In contrast to Larrain, Frank could be funny (a grim Churchillian bulldog stares at the viewer in a crowd of men looking elsewhere) or astute (a worker on the street lifts a load like a man with a bowler hat, umbrella, suit and tie is fitted steps by not seeing anything on the sidewalk). Frank’s pictures are often moody, but Frank didn’t share Larrain’s mystique.
It may have been detrimental to Larrain’s reputation that he photographed so brilliantly in so many styles that he did not present the world with a characteristic perspective. In London, entirely in the style of Lisette Model, whose pictures of the rich and poor in Cannes and New York were exemplary, he concentrated at times on commanding figures who could hold the frame; and like Model, he shot her from below and exaggerated her statuesque splendor.
Although Frank and Cartier-Bresson eventually gave up photojournalism as well, Larrain’s withdrawal was more absolute. He lived as a hermit in a small house in the country where he took many possible avenues to enlightenment. In addition to yoga and meditation, he underwent psychoanalysis, took psychedelic drugs, practiced painting and followed the Arica School of Knowledge founded by Oscar Ichazo in northern Chile.

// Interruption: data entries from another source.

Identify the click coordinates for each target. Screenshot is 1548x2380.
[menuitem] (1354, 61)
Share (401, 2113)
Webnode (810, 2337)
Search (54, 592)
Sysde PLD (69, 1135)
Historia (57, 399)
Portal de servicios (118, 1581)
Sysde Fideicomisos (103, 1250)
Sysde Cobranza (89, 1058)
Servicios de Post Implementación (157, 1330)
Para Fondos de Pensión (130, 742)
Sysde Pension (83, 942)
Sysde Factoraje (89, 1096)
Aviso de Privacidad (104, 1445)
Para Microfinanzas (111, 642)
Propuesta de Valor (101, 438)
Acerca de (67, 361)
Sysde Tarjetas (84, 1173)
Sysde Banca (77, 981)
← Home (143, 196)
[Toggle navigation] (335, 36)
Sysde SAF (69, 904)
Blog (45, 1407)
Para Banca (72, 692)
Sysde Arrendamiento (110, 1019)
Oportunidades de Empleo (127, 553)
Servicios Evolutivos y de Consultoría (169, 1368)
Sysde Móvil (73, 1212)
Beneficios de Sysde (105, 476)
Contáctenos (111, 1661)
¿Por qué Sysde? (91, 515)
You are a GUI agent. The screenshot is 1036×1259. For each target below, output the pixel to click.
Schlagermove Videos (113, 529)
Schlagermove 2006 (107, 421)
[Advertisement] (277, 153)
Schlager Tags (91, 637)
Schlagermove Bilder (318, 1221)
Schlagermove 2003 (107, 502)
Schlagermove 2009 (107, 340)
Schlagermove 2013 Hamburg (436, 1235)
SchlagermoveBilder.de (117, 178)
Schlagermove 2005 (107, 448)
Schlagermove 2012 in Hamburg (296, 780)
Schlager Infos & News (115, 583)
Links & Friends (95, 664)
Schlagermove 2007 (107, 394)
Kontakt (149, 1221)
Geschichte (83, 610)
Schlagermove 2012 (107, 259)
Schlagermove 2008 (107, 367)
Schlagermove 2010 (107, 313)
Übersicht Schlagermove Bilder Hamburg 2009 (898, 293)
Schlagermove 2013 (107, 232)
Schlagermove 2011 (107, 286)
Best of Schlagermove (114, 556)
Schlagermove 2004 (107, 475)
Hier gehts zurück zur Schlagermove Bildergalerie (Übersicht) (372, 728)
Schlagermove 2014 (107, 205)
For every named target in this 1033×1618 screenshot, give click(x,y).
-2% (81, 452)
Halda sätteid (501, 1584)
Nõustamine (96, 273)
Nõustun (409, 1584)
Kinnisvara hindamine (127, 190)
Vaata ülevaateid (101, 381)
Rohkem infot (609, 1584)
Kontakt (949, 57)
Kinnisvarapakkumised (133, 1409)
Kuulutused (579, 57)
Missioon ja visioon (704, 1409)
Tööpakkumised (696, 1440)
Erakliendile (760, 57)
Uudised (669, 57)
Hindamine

Apart from his son, whom he raised alone, he saw fewer and fewer people until his death in 2012.
Whenever I try to fathom the satori he said he was looking for – the Zen Buddhist concept of consciousness, which loosely translated as enlightenment – I keep coming back to the photo of the two girls in the light to step. Something he said sounds true: “Good photography, or any other manifestation of man, comes from a state of grace. Grace comes when one is freed from convention, obligations, convenience, competition and free like a child at his first discovery of reality. You walk around surprised and see reality as if for the first time. ”
When I study Sergio Larrain’s photographs, I feel the freshness of discovery, the childlike excitement of seeing something everyday, and I remember that the everyday can be wonderfully alien and beautiful when viewed from an unusual angle.